Dr. Stephen E. Goldstone is an Assistant Clinical Professor in Surgery at Icahn School of Medicine at Mount Sinai in New York, a position he has held since 1987, and he has a surgical practice in New York City. He is a Fellow of the American College of Surgeons and a Member of the American Society of Colon and Rectal Surgeons. Dr. Goldstone’s clinical focus includes anal cancer, sexually transmitted infections, and human papilloma virus infections. He has developed a surgical technique to treat anal HPV-related dysplasia and is currently involved in testing both prevention and treatment procedures for HPV. He is a member of the AIDS Malignancy Consortium. He is President of the Albert Einstein College of Medicine Alumni Board of Governors. He resides in New York City.
Dr. Goldstone is known for his commitment that all patients “find a provider with whom they can talk and feel comfortable in bringing up their issues.” He is a member of the Gay and Lesbian Medical Association where he has served in the past as a Board Member. “Whether someone is gay or straight, getting good medical care means being able to talk with your provider about your sexual practices and sexual fears. You have to be completely honest, because your sexual life is important to your overall health and well-being.

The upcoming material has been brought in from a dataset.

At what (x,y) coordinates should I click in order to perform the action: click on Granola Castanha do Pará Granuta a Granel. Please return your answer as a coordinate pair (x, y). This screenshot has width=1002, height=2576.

If you’re having sex with multiple partners, then you need to discuss what kind of sex you’re having so your risk of STDs can be evaluated. There are many people who have same-sex partners but who would never say to a clinician “I’m gay” because they don’t consider themselves that way. What’s important to discuss is what you actually do when you’re intimate, not how you view yourself….. We do have rights as patients to expect quality care, dignity, and attention to our needs from our clinicians… Just tell your provider what you expect, and what you need to know.”
Dr. Goldstone is author of almost a hundred articles, as well as the book, “The Ins and Outs of Gay Sex: A Medical Handbook for Men” (1999). When he noticed how many gay men in his New York practice were ignorant about basic facts concerning sexually transmitted diseases and sexual practices, he responded by writing the book. He uses the time he has with every patient to teach about safe sexual practice and sexually transmitted diseases. Some patients are surprised by his frank discussions of topics usually kept “in the closet” by most doctors.